My boyfriend and I were usually on the same page, but always in a different story. In the words of my aunt, who years ago labeled me a maverick, “Who needs it?”
And to think I tolerated hip hop music for eight months! Oh, how blind love is.
When it comes to sage advice, most women can dish it out but have a hard time taking it. A lot of women want to believe the fairy tale they’ve crafted around a so-so relationship (I sure do) rather than looking toward the light, where truth and the path to the next boyfriend lie.
In other words, women are complicated; moreover, women like complicating things (I sure do).
My girlfriends and I enjoy weekly chats about men.
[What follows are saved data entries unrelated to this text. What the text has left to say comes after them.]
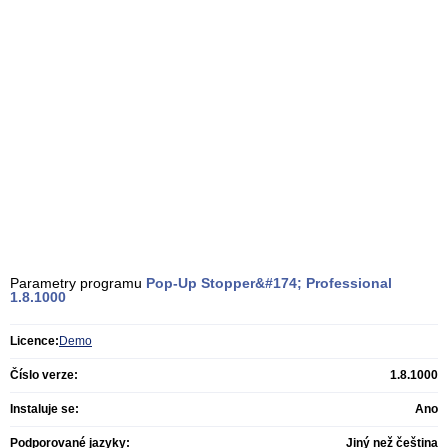
Parametry programu
Pop-Up Stopper&#174; Professional
1.8.1000
Licence:
Demo
Číslo verze:
1.8.1000
Instaluje se:
Ano
Podporované jazyky:
Jiný než čeština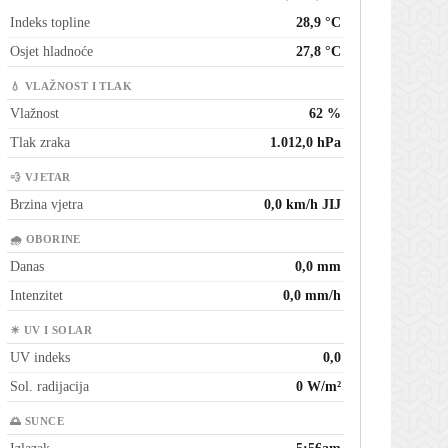
Indeks topline
28,9 °C
Osjet hladnoće
27,8 °C
💧 VLAŽNOST I TLAK
Vlažnost
62 %
Tlak zraka
1.012,0 hPa
💨 VJETAR
Brzina vjetra
0,0 km/h JIJ
🌧 OBORINE
Danas
0,0 mm
Intenzitet
0,0 mm/h
☀ UV I SOLAR
UV indeks
0,0
Sol. radijacija
0 W/m²
🌅 SUNCE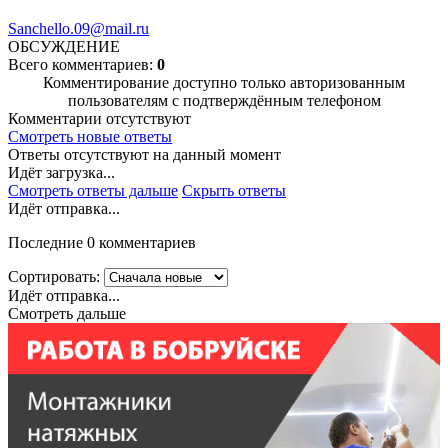
Sanchello.09@mail.ru
ОБСУЖДЕНИЕ
Всего комментариев:
0
Комментирование доступно только авторизованным
пользователям с подтверждённым телефоном
Комментарии отсутствуют
Смотреть новые ответы
Ответы отсутствуют на данный момент
Идёт загрузка...
Смотреть ответы дальше
Скрыть ответы
Идёт отправка...
Последние 0 комментариев
Сортировать:
Идёт отправка...
Смотреть дальше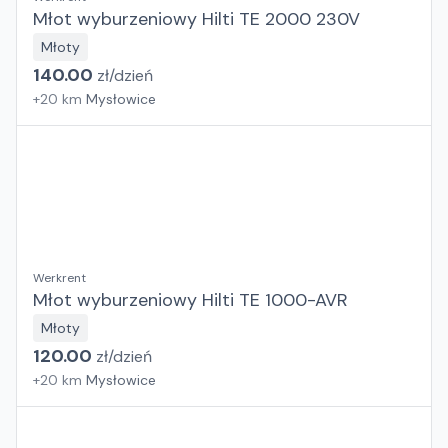
Młot wyburzeniowy Hilti TE 2000 230V
Młoty
140.00
zł/
dzień
+
20
km
Mysłowice
Werkrent
Młot wyburzeniowy Hilti TE 1000-AVR
Młoty
120.00
zł/
dzień
+
20
km
Mysłowice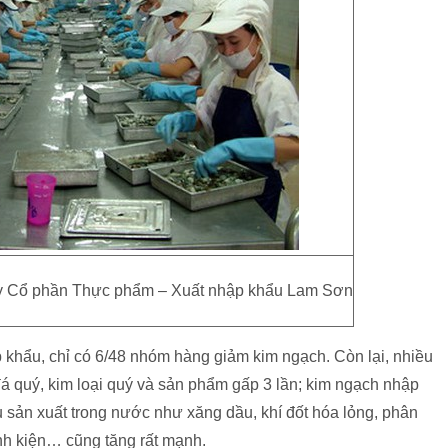
 ty Cổ phần Thực phẩm – Xuất nhập khẩu Lam Sơn
p khẩu, chỉ có 6/48 nhóm hàng giảm kim ngạch. Còn lại, nhiều
á quý, kim loại quý và sản phẩm gấp 3 lần; kim ngạch nhập
 sản xuất trong nước như xăng dầu, khí đốt hóa lỏng, phân
linh kiện… cũng tăng rất mạnh.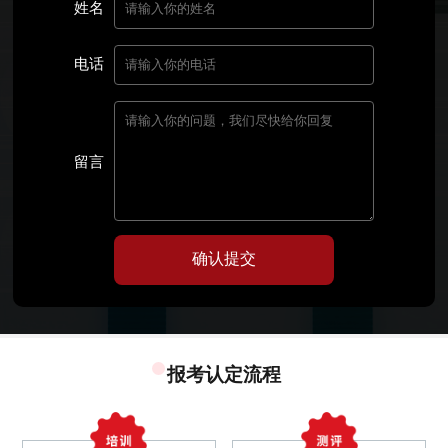
姓名
电话
留言
确认提交
报考认定流程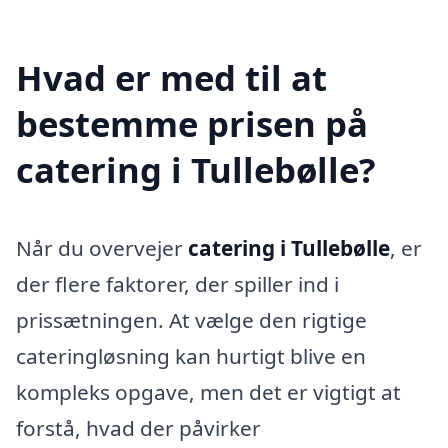
Hvad er med til at
bestemme prisen på
catering i Tullebølle?
Når du overvejer
catering i Tullebølle
, er
der flere faktorer, der spiller ind i
prissætningen. At vælge den rigtige
cateringløsning kan hurtigt blive en
kompleks opgave, men det er vigtigt at
forstå, hvad der påvirker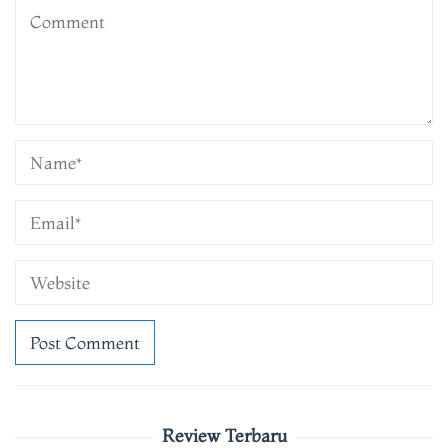
Review Terbaru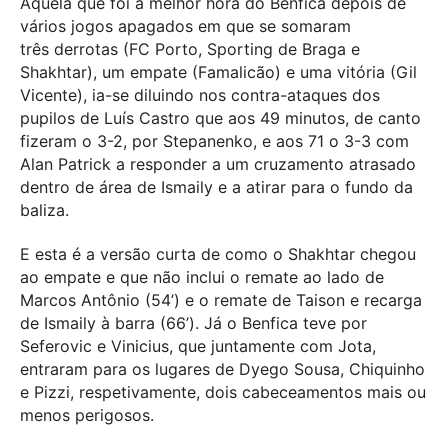
Aquela que foi a melhor hora do Benfica depois de
vários jogos apagados em que se somaram
três derrotas (FC Porto, Sporting de Braga e
Shakhtar), um empate (Famalicão) e uma vitória (Gil
Vicente), ia-se diluindo nos contra-ataques dos
pupilos de Luís Castro que aos 49 minutos, de canto
fizeram o 3-2, por Stepanenko, e aos 71 o 3-3 com
Alan Patrick a responder a um cruzamento atrasado
dentro de área de Ismaily e a atirar para o fundo da
baliza.
E esta é a versão curta de como o Shakhtar chegou
ao empate e que não inclui o remate ao lado de
Marcos Antônio (54’) e o remate de Taison e recarga
de Ismaily à barra (66’). Já o Benfica teve por
Seferovic e Vinicius, que juntamente com Jota,
entraram para os lugares de Dyego Sousa, Chiquinho
e Pizzi, respetivamente, dois cabeceamentos mais ou
menos perigosos.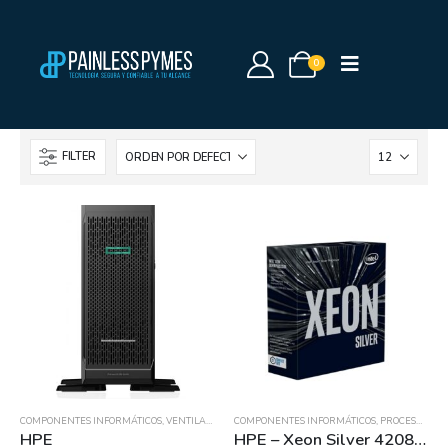
0
FILTER
COMPONENTES INFORMÁTICOS
,
VENTILADORES Y SISTEMAS DE ENFRIAMIENTO
COMPONENTES INFORMÁTICOS
,
PROCESADORES
HPE
HPE – Xeon Silver 4208 – 2.1 GHz – 8-core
Although my friend in Chicago went and got herself married, she still demonstrates fiery-tempered, loyal involvement toward my plights, and every answer she has is the right answer.
But do I listen: No, for I am a maverick, and mavericks like following dust and tumbleweeds leading them nowhere in particular.
When you slam the door on a bad relationship, surely you’ve opened a window for a good one (I call this “Ode to Variations on “The Sound of Music””).
A local girlfriend, also on sabbatical from her boyfriend, and I decided to find out just how many windows have been opened in this dreadful summer heat. We needed consolation and a few gin and tonics; what better way to pack up your troubles, come on get happy, but than seeing live music.
We went to the Music Mill to see the band the Black Keys. Every young, local hipster seemed to be there, which didn’t include me. I stood waiting for my friend in the entryway and three young men walked in to purchase tickets to the show.
They looked like they were in high school and, horrified, I begged silently, “Please don’t let that be what “21” looks like now.”
It wasn’t: they were in high school, and although I felt bad that they weren’t allowed into the 21-and-over venue, I felt a lot better about myself.
My girlfriend and I danced on the front row all night: two teenaged girls in their thirties. Some people never grow up.